Emit only the lines from the line containing "Přidat do košíku" through the last line of the entries, unchanged.

[Collected data]:
-- Opening Marker --

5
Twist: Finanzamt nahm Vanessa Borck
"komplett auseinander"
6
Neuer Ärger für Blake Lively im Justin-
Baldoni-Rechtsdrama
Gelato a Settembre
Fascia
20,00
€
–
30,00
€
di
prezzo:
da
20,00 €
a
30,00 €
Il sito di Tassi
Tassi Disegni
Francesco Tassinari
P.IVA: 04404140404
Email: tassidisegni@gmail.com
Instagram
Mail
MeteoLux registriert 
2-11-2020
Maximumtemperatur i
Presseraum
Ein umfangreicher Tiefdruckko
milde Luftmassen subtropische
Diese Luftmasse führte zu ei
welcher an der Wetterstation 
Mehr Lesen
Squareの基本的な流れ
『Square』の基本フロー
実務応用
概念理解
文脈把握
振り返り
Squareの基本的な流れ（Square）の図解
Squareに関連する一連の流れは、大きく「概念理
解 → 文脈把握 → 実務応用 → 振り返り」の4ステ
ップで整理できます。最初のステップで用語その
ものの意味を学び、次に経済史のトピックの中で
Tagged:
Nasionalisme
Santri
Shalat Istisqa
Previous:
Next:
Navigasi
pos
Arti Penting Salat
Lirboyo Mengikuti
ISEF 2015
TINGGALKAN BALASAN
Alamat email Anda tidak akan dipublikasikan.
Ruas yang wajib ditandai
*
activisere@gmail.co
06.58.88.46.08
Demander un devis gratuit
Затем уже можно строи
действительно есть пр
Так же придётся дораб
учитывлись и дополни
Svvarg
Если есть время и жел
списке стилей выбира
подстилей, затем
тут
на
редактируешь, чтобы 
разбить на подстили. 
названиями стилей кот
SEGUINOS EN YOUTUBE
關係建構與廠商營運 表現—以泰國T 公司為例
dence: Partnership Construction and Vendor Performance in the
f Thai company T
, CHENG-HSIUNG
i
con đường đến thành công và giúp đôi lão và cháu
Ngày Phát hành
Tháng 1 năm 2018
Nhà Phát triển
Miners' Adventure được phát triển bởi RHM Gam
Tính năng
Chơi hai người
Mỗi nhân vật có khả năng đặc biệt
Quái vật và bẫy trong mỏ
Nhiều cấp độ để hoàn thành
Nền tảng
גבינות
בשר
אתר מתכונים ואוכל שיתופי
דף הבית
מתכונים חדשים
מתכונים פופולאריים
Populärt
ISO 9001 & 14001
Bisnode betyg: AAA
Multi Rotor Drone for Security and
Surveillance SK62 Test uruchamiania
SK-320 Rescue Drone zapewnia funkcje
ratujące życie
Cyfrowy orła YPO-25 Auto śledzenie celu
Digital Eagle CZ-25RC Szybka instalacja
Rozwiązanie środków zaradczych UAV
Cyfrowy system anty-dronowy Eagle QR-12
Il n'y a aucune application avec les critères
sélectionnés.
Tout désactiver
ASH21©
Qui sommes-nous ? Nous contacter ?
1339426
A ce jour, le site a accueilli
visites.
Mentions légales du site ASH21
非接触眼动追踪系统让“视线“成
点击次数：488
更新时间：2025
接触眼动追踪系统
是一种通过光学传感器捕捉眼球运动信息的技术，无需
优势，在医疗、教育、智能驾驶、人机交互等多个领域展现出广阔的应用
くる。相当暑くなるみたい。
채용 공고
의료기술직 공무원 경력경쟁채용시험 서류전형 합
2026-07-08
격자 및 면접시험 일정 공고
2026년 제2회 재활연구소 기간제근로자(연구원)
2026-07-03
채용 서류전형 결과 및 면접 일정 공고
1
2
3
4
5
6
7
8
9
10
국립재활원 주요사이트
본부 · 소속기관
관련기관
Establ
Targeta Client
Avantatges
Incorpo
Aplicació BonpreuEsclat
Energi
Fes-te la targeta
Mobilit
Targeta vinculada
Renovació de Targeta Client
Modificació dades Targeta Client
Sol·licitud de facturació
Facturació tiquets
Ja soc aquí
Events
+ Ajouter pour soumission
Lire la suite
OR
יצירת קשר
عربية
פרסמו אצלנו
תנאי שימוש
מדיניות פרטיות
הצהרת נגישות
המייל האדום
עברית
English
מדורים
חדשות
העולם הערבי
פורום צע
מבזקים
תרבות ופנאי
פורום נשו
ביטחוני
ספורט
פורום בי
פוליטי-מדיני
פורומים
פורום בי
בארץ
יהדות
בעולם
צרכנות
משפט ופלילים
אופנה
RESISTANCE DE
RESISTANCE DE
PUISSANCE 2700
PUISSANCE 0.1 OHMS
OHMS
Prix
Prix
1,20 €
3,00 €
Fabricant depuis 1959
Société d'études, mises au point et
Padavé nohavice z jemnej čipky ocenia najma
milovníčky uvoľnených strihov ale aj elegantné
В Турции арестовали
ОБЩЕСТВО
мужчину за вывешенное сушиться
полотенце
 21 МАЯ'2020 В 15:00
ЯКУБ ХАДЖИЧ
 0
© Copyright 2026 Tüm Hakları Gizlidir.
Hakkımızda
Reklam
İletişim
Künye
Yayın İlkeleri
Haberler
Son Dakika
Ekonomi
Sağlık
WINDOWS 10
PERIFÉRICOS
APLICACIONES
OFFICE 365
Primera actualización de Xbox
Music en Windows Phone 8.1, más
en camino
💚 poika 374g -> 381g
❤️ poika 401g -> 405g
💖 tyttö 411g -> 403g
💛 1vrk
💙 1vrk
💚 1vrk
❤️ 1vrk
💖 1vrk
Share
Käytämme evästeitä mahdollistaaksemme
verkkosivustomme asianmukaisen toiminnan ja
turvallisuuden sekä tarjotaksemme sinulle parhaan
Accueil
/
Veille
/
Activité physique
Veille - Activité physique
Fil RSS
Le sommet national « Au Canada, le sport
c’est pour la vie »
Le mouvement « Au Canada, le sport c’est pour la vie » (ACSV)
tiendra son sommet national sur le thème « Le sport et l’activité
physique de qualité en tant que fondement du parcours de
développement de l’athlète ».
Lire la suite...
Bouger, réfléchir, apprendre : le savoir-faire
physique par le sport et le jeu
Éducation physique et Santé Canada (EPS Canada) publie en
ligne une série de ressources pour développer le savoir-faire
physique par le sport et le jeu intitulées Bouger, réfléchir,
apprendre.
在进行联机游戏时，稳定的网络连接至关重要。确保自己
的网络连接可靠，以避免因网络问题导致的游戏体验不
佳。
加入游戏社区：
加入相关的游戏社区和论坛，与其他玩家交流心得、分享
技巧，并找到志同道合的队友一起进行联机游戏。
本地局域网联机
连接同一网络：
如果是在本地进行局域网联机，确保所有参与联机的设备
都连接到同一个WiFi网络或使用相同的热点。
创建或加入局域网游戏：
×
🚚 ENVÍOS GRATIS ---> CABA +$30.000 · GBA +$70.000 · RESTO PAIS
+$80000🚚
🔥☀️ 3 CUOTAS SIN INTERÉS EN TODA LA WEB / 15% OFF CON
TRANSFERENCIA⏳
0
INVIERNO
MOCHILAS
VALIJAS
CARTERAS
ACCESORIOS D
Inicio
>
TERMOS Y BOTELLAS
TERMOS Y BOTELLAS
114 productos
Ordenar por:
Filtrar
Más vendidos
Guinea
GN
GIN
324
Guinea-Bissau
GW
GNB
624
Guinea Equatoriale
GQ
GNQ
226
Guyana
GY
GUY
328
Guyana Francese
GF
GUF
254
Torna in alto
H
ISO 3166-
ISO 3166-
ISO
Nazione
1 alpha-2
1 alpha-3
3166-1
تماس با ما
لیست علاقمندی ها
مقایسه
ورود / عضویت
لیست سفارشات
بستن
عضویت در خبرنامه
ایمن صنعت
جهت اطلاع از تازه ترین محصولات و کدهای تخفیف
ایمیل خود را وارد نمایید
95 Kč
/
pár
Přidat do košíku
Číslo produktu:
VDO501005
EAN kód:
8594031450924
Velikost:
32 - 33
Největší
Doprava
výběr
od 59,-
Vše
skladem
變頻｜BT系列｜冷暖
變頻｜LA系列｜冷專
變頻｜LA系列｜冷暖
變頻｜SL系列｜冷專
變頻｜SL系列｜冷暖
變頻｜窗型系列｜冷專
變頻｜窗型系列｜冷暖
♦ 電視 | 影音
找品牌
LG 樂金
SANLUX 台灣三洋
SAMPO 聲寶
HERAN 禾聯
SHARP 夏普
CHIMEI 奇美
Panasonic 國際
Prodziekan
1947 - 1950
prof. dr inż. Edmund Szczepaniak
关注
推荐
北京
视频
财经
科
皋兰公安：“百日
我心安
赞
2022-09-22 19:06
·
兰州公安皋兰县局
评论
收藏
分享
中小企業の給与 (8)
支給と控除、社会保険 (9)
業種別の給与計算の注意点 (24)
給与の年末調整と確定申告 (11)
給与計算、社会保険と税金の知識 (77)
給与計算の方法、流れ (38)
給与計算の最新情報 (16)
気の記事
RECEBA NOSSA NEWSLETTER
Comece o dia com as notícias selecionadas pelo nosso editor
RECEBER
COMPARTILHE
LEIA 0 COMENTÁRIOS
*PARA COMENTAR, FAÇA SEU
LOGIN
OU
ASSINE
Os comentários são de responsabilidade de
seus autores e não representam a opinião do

-- Closing Marker --

[Solution below]:
Přidat do košíku
Číslo produktu:
VDO501005
EAN kód:
8594031450924
Velikost:
32 - 33
Největší
Doprava
výběr
od 59,-
Vše
skladem
變頻｜BT系列｜冷暖
變頻｜LA系列｜冷專
變頻｜LA系列｜冷暖
變頻｜SL系列｜冷專
變頻｜SL系列｜冷暖
變頻｜窗型系列｜冷專
變頻｜窗型系列｜冷暖
♦ 電視 | 影音
找品牌
LG 樂金
SANLUX 台灣三洋
SAMPO 聲寶
HERAN 禾聯
SHARP 夏普
CHIMEI 奇美
Panasonic 國際
Prodziekan
1947 - 1950
prof. dr inż. Edmund Szczepaniak
关注
推荐
北京
视频
财经
科
皋兰公安：“百日
我心安
赞
2022-09-22 19:06
·
兰州公安皋兰县局
评论
收藏
分享
中小企業の給与 (8)
支給と控除、社会保険 (9)
業種別の給与計算の注意点 (24)
給与の年末調整と確定申告 (11)
給与計算、社会保険と税金の知識 (77)
給与計算の方法、流れ (38)
給与計算の最新情報 (16)
気の記事
RECEBA NOSSA NEWSLETTER
Comece o dia com as notícias selecionadas pelo nosso editor
RECEBER
COMPARTILHE
LEIA 0 COMENTÁRIOS
*PARA COMENTAR, FAÇA SEU
LOGIN
OU
ASSINE
Os comentários são de responsabilidade de
seus autores e não representam a opinião do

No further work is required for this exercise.